JASRACは楽曲の管理をしている団体である。ではその管理とはなんだろうか。ここで、たとえば同じく芸術作品である絵画を考えてみる。ゴッホの「ひまわり」といわれる絵のひとつは日本にある「東郷青児記念損保ジャパン日本興亜美術館」が管理し、またその所有の権利を「損害保険ジャパン日本興亜」が持っている。ここでいう管理とはざっくりといってしまえば、絵画という物理的な対象、つまり物体をそのかかれた状態のまま保存することである。基本的には動かしたりはしないだろうが、それを動かすことも可能であり、そのことは絵を管理しているということの範囲内で行われる。しかしたとえばそこに新しい色を足したりすることは許されない*1。そして美術館はその作品をみるための入場料を、利用者に課すことができる。

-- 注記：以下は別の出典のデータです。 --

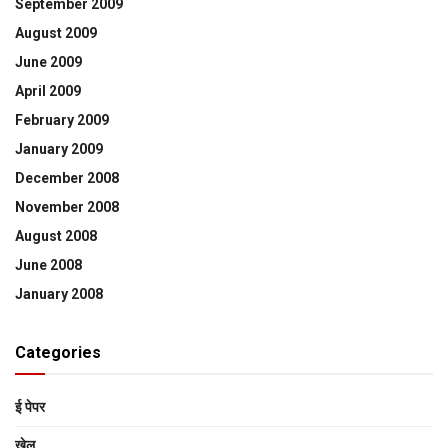
September 2009
August 2009
June 2009
April 2009
February 2009
January 2009
December 2008
November 2008
August 2008
June 2008
January 2008
Categories
ई पेपर
खेल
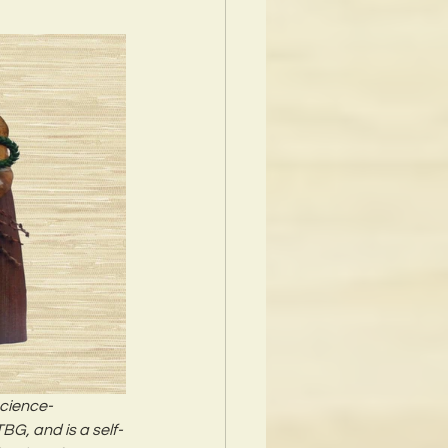
Science-
BG, and is a self-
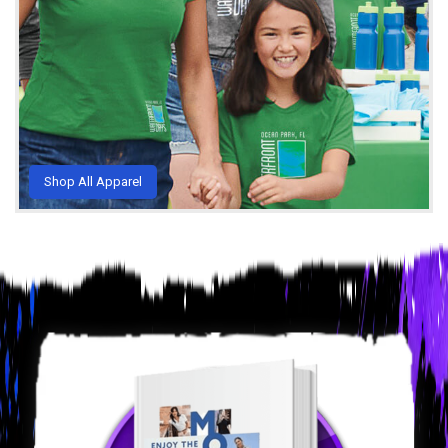
Shop All Apparel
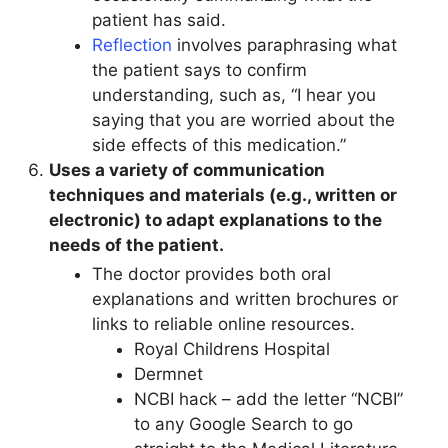
patient has said.
Reflection
involves paraphrasing what
the patient says to confirm
understanding, such as, “I hear you
saying that you are worried about the
side effects of this medication.”
Uses a variety of communication
techniques and materials (e.g., written or
electronic) to adapt explanations to the
needs of the patient.
The doctor provides both oral
explanations and written brochures or
links to reliable online resources.
Royal Childrens Hospital
Dermnet
NCBI hack – add the letter “NCBI”
to any Google Search to go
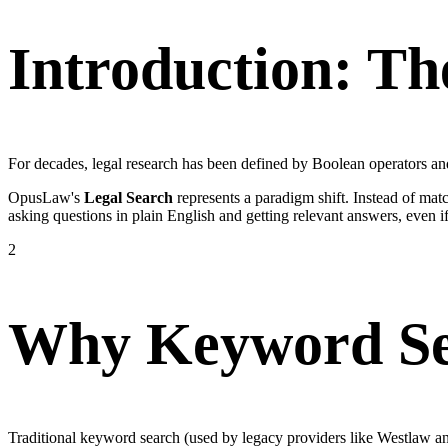
Introduction: Th
For decades, legal research has been defined by Boolean operators an
OpusLaw's
Legal Search
represents a paradigm shift. Instead of ma
asking questions in plain English and getting relevant answers, even if
2
Why Keyword Se
Traditional keyword search (used by legacy providers like Westlaw and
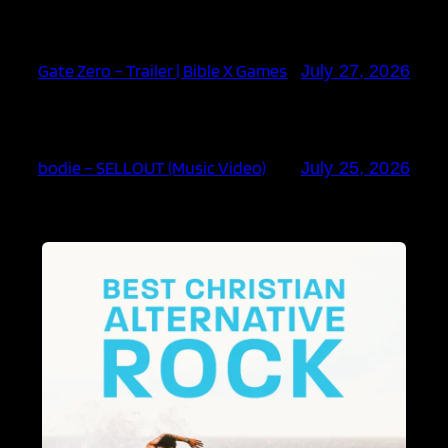
Gate Zero – Trailer | Bible X Games
July 27, 2026
bodie – SELLOUT (Music Video)
July 25, 2026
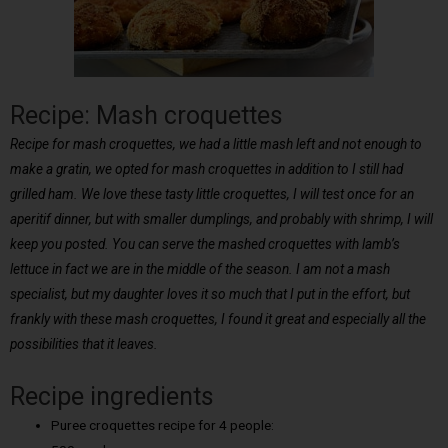
Recipe: Mash croquettes
Recipe for mash croquettes, we had a little mash left and not enough to
make a gratin, we opted for mash croquettes in addition to I still had
grilled ham. We love these tasty little croquettes, I will test once for an
aperitif dinner, but with smaller dumplings, and probably with shrimp, I will
keep you posted. You can serve the mashed croquettes with lamb’s
lettuce in fact we are in the middle of the season. I am not a mash
specialist, but my daughter loves it so much that I put in the effort, but
frankly with these mash croquettes, I found it great and especially all the
possibilities that it leaves.
Recipe ingredients
Puree croquettes recipe for 4 people:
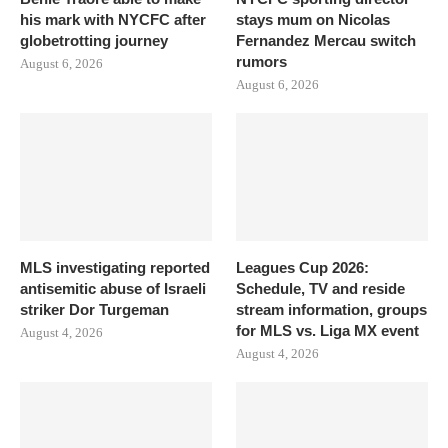
his mark with NYCFC after
stays mum on Nicolas
globetrotting journey
Fernandez Mercau switch
rumors
August 6, 2026
August 6, 2026
MLS investigating reported
Leagues Cup 2026:
antisemitic abuse of Israeli
Schedule, TV and reside
striker Dor Turgeman
stream information, groups
for MLS vs. Liga MX event
August 4, 2026
August 4, 2026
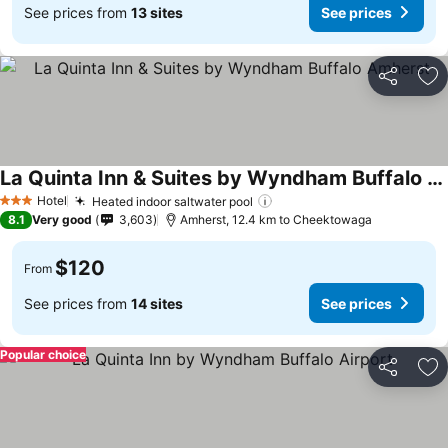
See prices from
13 sites
See prices
Share
Ad
La Quinta Inn & Suites by Wyndham Buffalo Amherst
Hotel
Heated indoor saltwater pool
3 Stars
8.1
Very good
3,603
Amherst, 12.4 km to Cheektowaga
$120
From
See prices from
14 sites
See prices
Popular choice
Share
Ad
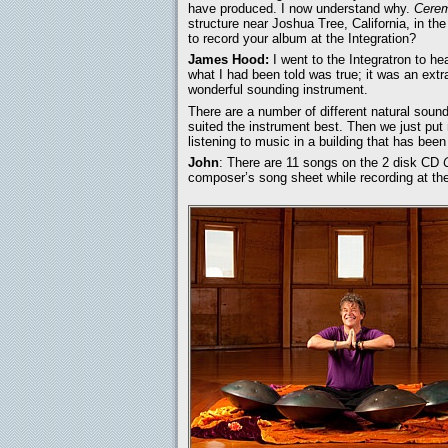
have produced. I now understand why.
Cere
structure near Joshua Tree, California, in t
to record your album at the Integration?
James Hood:
I went to the Integratron to h
what I had been told was true; it was an extr
wonderful sounding instrument.
There are a number of different natural sound
suited the instrument best. Then we just pu
listening to music in a building that has been
John
: There are 11 songs on the 2 disk CD
composer’s song sheet while recording at the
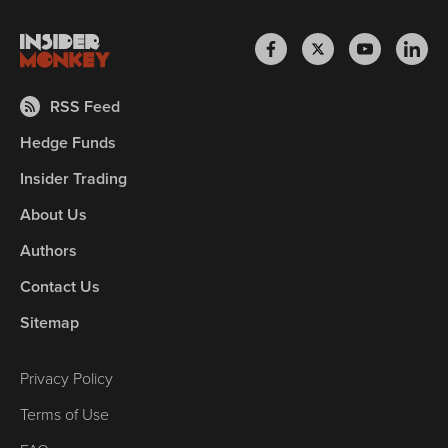
RSS Feed
Hedge Funds
Insider Trading
About Us
Authors
Contact Us
Sitemap
Privacy Policy
Terms of Use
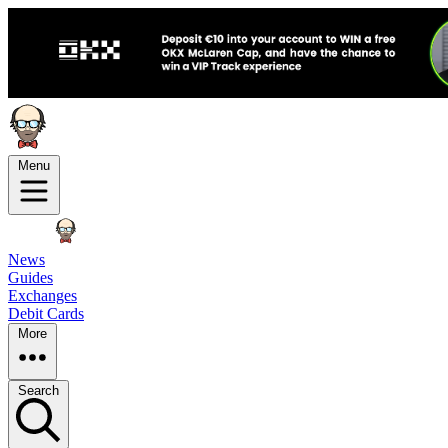
Menu
News
Guides
Exchanges
Debit Cards
More
Search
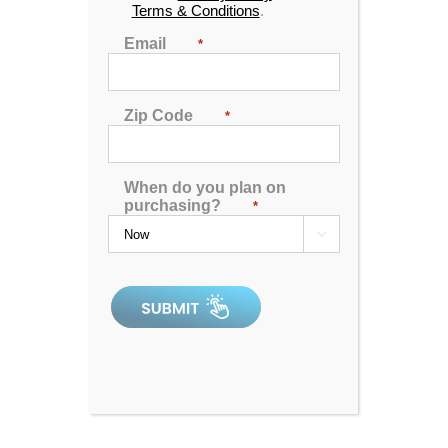
Terms & Conditions
.
Email
*
Zip Code
*
When do you plan on
purchasing?
*
Dr. Wellness G-12 Spa with Bluetooth Water Resistant
Audio

4.80
out of 5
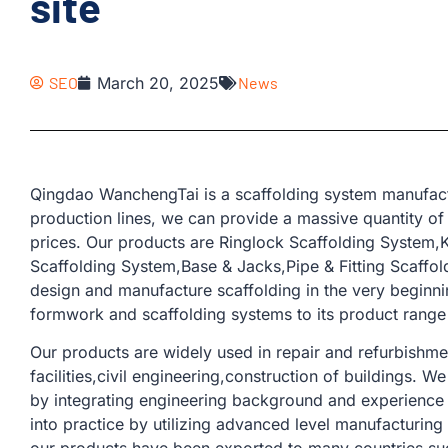
site
SEO
March 20, 2025
News
Qingdao WanchengTai is a scaffolding system manufact
production lines, we can provide a massive quantity of
prices. Our products are Ringlock Scaffolding System
Scaffolding System,Base & Jacks,Pipe & Fitting Scaffold
design and manufacture scaffolding in the very beginn
formwork and scaffolding systems to its product range 
Our products are widely used in repair and refurbishmen
facilities,civil engineering,construction of buildings. 
by integrating engineering background and experience 
into practice by utilizing advanced level manufacturin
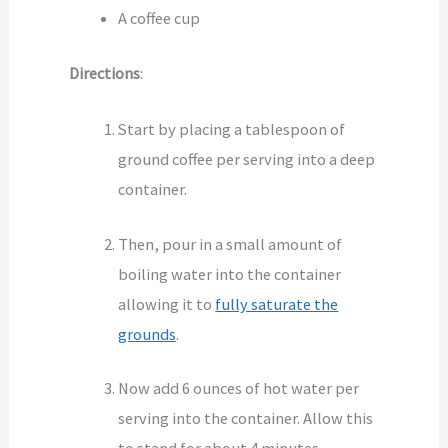
A coffee cup
Directions
:
Start by placing a tablespoon of
ground coffee per serving into a deep
container.
Then, pour in a small amount of
boiling water into the container
allowing it to
fully saturate the
grounds
.
Now add 6 ounces of hot water per
serving into the container. Allow this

一方で、楽曲を管理するということはそれとはかなり様子が違う。まず管理すべき楽曲というのは物理的な対象、物体ではない。一般的に曲を作るということ、つまり作曲といわれる行為は少なくともこの楽曲管理の観点からすると、「メロディを固定すること」であると考えられている。しかしそれは、物理的な対象ではない。たとえばそのメロディをピアノで弾いたとしよう。その演奏は音波という物理的な対象となり、またそれが録音されればデータとして保存されることになる。しかしその音波や、データはその作曲者によって作られたメロディそのものとはいえない。なぜなら、たとえばそれをギターで弾いたとしてもやはりそれは同じメロディを演奏したことになるからだ。*2ではそのメロディをかいた楽譜がそのメロディそのものであるといえるだろうか。それもそうとは言えない理由がある。紙とインクという物質とその配置そのものを、メロディであると仮に認めたとしても、実際には楽譜に一切記載されていないがすでにその存在が認められているメロディが存在する(筆者自身の作った曲の多くはかならずしもその楽譜が残っていないので、明らかにそういったものが存在しているといえる)。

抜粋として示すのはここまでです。